• _Prompt_: As an exercise, transcribe the data below in full and exactly, omitting pictures.

• _Input records_:
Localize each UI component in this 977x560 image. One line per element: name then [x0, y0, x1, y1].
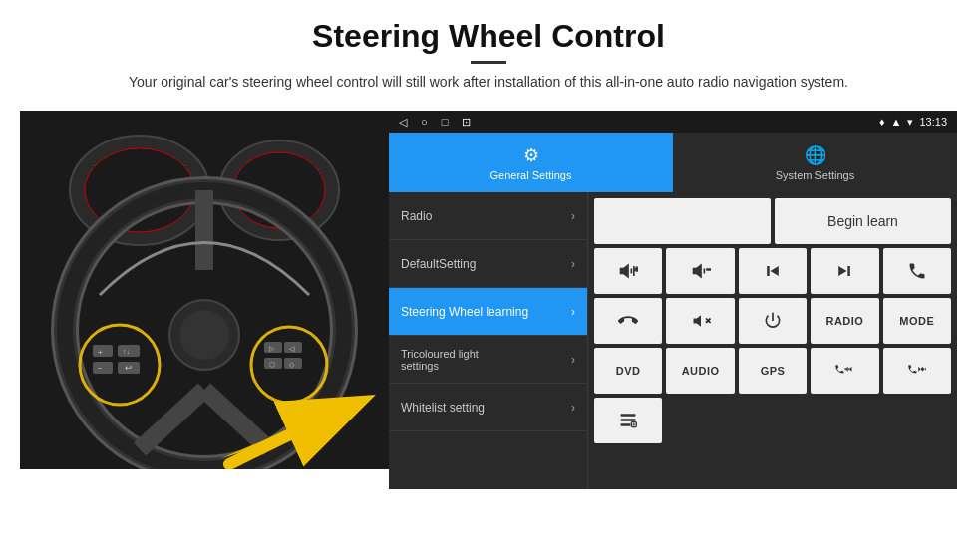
svg-marker-36 [693, 265, 701, 277]
svg-rect-48 [845, 368, 846, 371]
recents-icon[interactable]: □ [442, 116, 449, 129]
status-bar: ◁ ○ □ ⊡ ♦ ▲ ▾ 13:13 [389, 111, 957, 133]
svg-text:−: − [98, 364, 103, 373]
dvd-button[interactable]: DVD [594, 348, 662, 394]
menu-item-steering-label: Steering Wheel learning [401, 305, 528, 319]
chevron-right-icon: › [571, 209, 575, 223]
controls-row-2: ✕ RADIO MODE [594, 298, 951, 344]
page-title: Steering Wheel Control [0, 18, 977, 55]
svg-point-12 [179, 310, 229, 360]
svg-text:↩: ↩ [125, 363, 133, 373]
end-call-button[interactable] [594, 298, 662, 344]
begin-learn-row: Begin learn [594, 198, 951, 244]
content-area: Radio › DefaultSetting › Steering Wheel … [389, 192, 957, 489]
steering-image: + − ↑↓ ↩ ▷ ◁ ⬡ ◇ [20, 111, 389, 469]
clock: 13:13 [919, 116, 947, 128]
chevron-right-icon: › [571, 257, 575, 271]
svg-rect-56 [621, 419, 636, 421]
audio-button[interactable]: AUDIO [666, 348, 734, 394]
svg-rect-55 [621, 414, 636, 417]
home-icon[interactable]: ○ [421, 116, 428, 129]
empty-box [594, 198, 771, 244]
wifi-icon: ▾ [907, 116, 913, 129]
begin-learn-button[interactable]: Begin learn [775, 198, 951, 244]
page-subtitle: Your original car's steering wheel contr… [0, 72, 977, 93]
svg-rect-54 [925, 368, 926, 371]
phone-prev-button[interactable] [811, 348, 878, 394]
gps-button[interactable]: GPS [739, 348, 807, 394]
power-button[interactable] [739, 298, 807, 344]
svg-rect-15 [93, 345, 113, 357]
cast-icon[interactable]: ⊡ [462, 116, 471, 129]
svg-rect-52 [921, 368, 922, 371]
controls-row-3: DVD AUDIO GPS [594, 348, 951, 394]
svg-text:↑↓: ↑↓ [123, 348, 130, 355]
page-header: Steering Wheel Control Your original car… [0, 0, 977, 101]
prev-track-button[interactable] [739, 248, 807, 294]
menu-item-whitelist-label: Whitelist setting [401, 401, 485, 415]
svg-text:+: + [98, 348, 103, 357]
menu-item-tricoloured[interactable]: Tricoloured lightsettings › [389, 336, 587, 384]
svg-rect-57 [621, 423, 631, 426]
mute-button[interactable]: ✕ [666, 298, 734, 344]
signal-icon: ▲ [891, 116, 902, 128]
chevron-right-icon: › [571, 305, 575, 319]
svg-text:+: + [635, 266, 638, 273]
svg-marker-41 [839, 266, 847, 276]
phone-button[interactable] [883, 248, 951, 294]
back-icon[interactable]: ◁ [399, 116, 407, 129]
menu-item-steering[interactable]: Steering Wheel learning › [389, 288, 587, 336]
next-track-button[interactable] [811, 248, 878, 294]
controls-area: Begin learn + [588, 192, 957, 489]
menu-item-tricoloured-label: Tricoloured lightsettings [401, 348, 479, 372]
menu-item-default[interactable]: DefaultSetting › [389, 240, 587, 288]
svg-rect-42 [848, 266, 851, 276]
nav-icons: ◁ ○ □ ⊡ [399, 116, 471, 129]
main-content: + − ↑↓ ↩ ▷ ◁ ⬡ ◇ [20, 111, 957, 489]
tab-system-label: System Settings [776, 169, 854, 181]
tab-system[interactable]: 🌐 System Settings [673, 133, 957, 192]
gear-icon: ⚙ [523, 144, 539, 166]
svg-text:−: − [706, 265, 710, 274]
volume-up-button[interactable]: + [594, 248, 662, 294]
menu-item-radio[interactable]: Radio › [389, 192, 587, 240]
system-icon: 🌐 [805, 144, 826, 166]
controls-row-1: + − [594, 248, 951, 294]
radio-button[interactable]: RADIO [811, 298, 878, 344]
chevron-right-icon: › [571, 401, 575, 415]
svg-text:✕: ✕ [705, 317, 711, 326]
android-panel: ◁ ○ □ ⊡ ♦ ▲ ▾ 13:13 ⚙ General Settings 🌐… [389, 111, 957, 489]
tab-general-label: General Settings [490, 169, 572, 181]
mode-button[interactable]: MODE [883, 298, 951, 344]
menu-list: Radio › DefaultSetting › Steering Wheel … [389, 192, 588, 489]
location-icon: ♦ [879, 116, 885, 128]
svg-text:⬡: ⬡ [269, 361, 275, 368]
svg-marker-53 [922, 367, 925, 372]
chevron-right-icon: › [571, 353, 575, 367]
svg-rect-16 [93, 362, 113, 374]
svg-marker-32 [621, 265, 629, 277]
svg-marker-49 [849, 367, 852, 372]
menu-item-default-label: DefaultSetting [401, 257, 476, 271]
svg-marker-39 [771, 266, 779, 276]
list-button[interactable] [594, 398, 662, 443]
svg-rect-40 [767, 266, 770, 276]
title-divider [471, 61, 506, 64]
controls-row-4 [594, 398, 951, 443]
svg-rect-50 [849, 368, 850, 371]
phone-next-button[interactable] [883, 348, 951, 394]
settings-tabs: ⚙ General Settings 🌐 System Settings [389, 133, 957, 192]
svg-marker-43 [693, 315, 701, 327]
menu-item-radio-label: Radio [401, 209, 432, 223]
menu-item-whitelist[interactable]: Whitelist setting › [389, 384, 587, 431]
volume-down-button[interactable]: − [666, 248, 734, 294]
svg-marker-51 [918, 367, 921, 372]
tab-general[interactable]: ⚙ General Settings [389, 133, 673, 192]
svg-marker-47 [846, 367, 849, 372]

• _Task answer_:
Localize each UI component in this 977x560 image. One line per element: name then [x0, y0, x1, y1].
svg-marker-36 [693, 265, 701, 277]
svg-rect-48 [845, 368, 846, 371]
recents-icon[interactable]: □ [442, 116, 449, 129]
status-bar: ◁ ○ □ ⊡ ♦ ▲ ▾ 13:13 [389, 111, 957, 133]
svg-text:−: − [98, 364, 103, 373]
dvd-button[interactable]: DVD [594, 348, 662, 394]
menu-item-steering-label: Steering Wheel learning [401, 305, 528, 319]
chevron-right-icon: › [571, 209, 575, 223]
controls-row-2: ✕ RADIO MODE [594, 298, 951, 344]
page-title: Steering Wheel Control [0, 18, 977, 55]
svg-point-12 [179, 310, 229, 360]
svg-text:↩: ↩ [125, 363, 133, 373]
end-call-button[interactable] [594, 298, 662, 344]
begin-learn-row: Begin learn [594, 198, 951, 244]
content-area: Radio › DefaultSetting › Steering Wheel … [389, 192, 957, 489]
steering-image: + − ↑↓ ↩ ▷ ◁ ⬡ ◇ [20, 111, 389, 469]
clock: 13:13 [919, 116, 947, 128]
chevron-right-icon: › [571, 257, 575, 271]
svg-rect-56 [621, 419, 636, 421]
audio-button[interactable]: AUDIO [666, 348, 734, 394]
svg-rect-55 [621, 414, 636, 417]
home-icon[interactable]: ○ [421, 116, 428, 129]
empty-box [594, 198, 771, 244]
wifi-icon: ▾ [907, 116, 913, 129]
begin-learn-button[interactable]: Begin learn [775, 198, 951, 244]
page-subtitle: Your original car's steering wheel contr… [0, 72, 977, 93]
svg-rect-54 [925, 368, 926, 371]
phone-prev-button[interactable] [811, 348, 878, 394]
gps-button[interactable]: GPS [739, 348, 807, 394]
power-button[interactable] [739, 298, 807, 344]
svg-rect-15 [93, 345, 113, 357]
cast-icon[interactable]: ⊡ [462, 116, 471, 129]
svg-rect-52 [921, 368, 922, 371]
controls-row-3: DVD AUDIO GPS [594, 348, 951, 394]
svg-text:↑↓: ↑↓ [123, 348, 130, 355]
page-header: Steering Wheel Control Your original car… [0, 0, 977, 101]
prev-track-button[interactable] [739, 248, 807, 294]
menu-item-whitelist-label: Whitelist setting [401, 401, 485, 415]
svg-text:+: + [98, 348, 103, 357]
menu-item-tricoloured[interactable]: Tricoloured lightsettings › [389, 336, 587, 384]
svg-rect-57 [621, 423, 631, 426]
mute-button[interactable]: ✕ [666, 298, 734, 344]
signal-icon: ▲ [891, 116, 902, 128]
chevron-right-icon: › [571, 305, 575, 319]
svg-text:+: + [635, 266, 638, 273]
svg-marker-41 [839, 266, 847, 276]
phone-button[interactable] [883, 248, 951, 294]
back-icon[interactable]: ◁ [399, 116, 407, 129]
menu-item-steering[interactable]: Steering Wheel learning › [389, 288, 587, 336]
next-track-button[interactable] [811, 248, 878, 294]
controls-area: Begin learn + [588, 192, 957, 489]
menu-item-tricoloured-label: Tricoloured lightsettings [401, 348, 479, 372]
menu-item-default[interactable]: DefaultSetting › [389, 240, 587, 288]
svg-rect-42 [848, 266, 851, 276]
nav-icons: ◁ ○ □ ⊡ [399, 116, 471, 129]
main-content: + − ↑↓ ↩ ▷ ◁ ⬡ ◇ [20, 111, 957, 489]
tab-system-label: System Settings [776, 169, 854, 181]
tab-system[interactable]: 🌐 System Settings [673, 133, 957, 192]
gear-icon: ⚙ [523, 144, 539, 166]
svg-text:−: − [706, 265, 710, 274]
volume-up-button[interactable]: + [594, 248, 662, 294]
menu-item-radio[interactable]: Radio › [389, 192, 587, 240]
system-icon: 🌐 [805, 144, 826, 166]
controls-row-1: + − [594, 248, 951, 294]
radio-button[interactable]: RADIO [811, 298, 878, 344]
chevron-right-icon: › [571, 401, 575, 415]
svg-text:✕: ✕ [705, 317, 711, 326]
android-panel: ◁ ○ □ ⊡ ♦ ▲ ▾ 13:13 ⚙ General Settings 🌐… [389, 111, 957, 489]
tab-general-label: General Settings [490, 169, 572, 181]
mode-button[interactable]: MODE [883, 298, 951, 344]
menu-list: Radio › DefaultSetting › Steering Wheel … [389, 192, 588, 489]
location-icon: ♦ [879, 116, 885, 128]
svg-text:⬡: ⬡ [269, 361, 275, 368]
svg-marker-53 [922, 367, 925, 372]
chevron-right-icon: › [571, 353, 575, 367]
svg-rect-16 [93, 362, 113, 374]
svg-marker-32 [621, 265, 629, 277]
svg-marker-49 [849, 367, 852, 372]
menu-item-default-label: DefaultSetting [401, 257, 476, 271]
svg-marker-39 [771, 266, 779, 276]
list-button[interactable] [594, 398, 662, 443]
svg-rect-40 [767, 266, 770, 276]
title-divider [471, 61, 506, 64]
controls-row-4 [594, 398, 951, 443]
svg-rect-50 [849, 368, 850, 371]
phone-next-button[interactable] [883, 348, 951, 394]
settings-tabs: ⚙ General Settings 🌐 System Settings [389, 133, 957, 192]
svg-marker-43 [693, 315, 701, 327]
menu-item-radio-label: Radio [401, 209, 432, 223]
menu-item-whitelist[interactable]: Whitelist setting › [389, 384, 587, 431]
volume-down-button[interactable]: − [666, 248, 734, 294]
svg-marker-51 [918, 367, 921, 372]
tab-general[interactable]: ⚙ General Settings [389, 133, 673, 192]
svg-marker-47 [846, 367, 849, 372]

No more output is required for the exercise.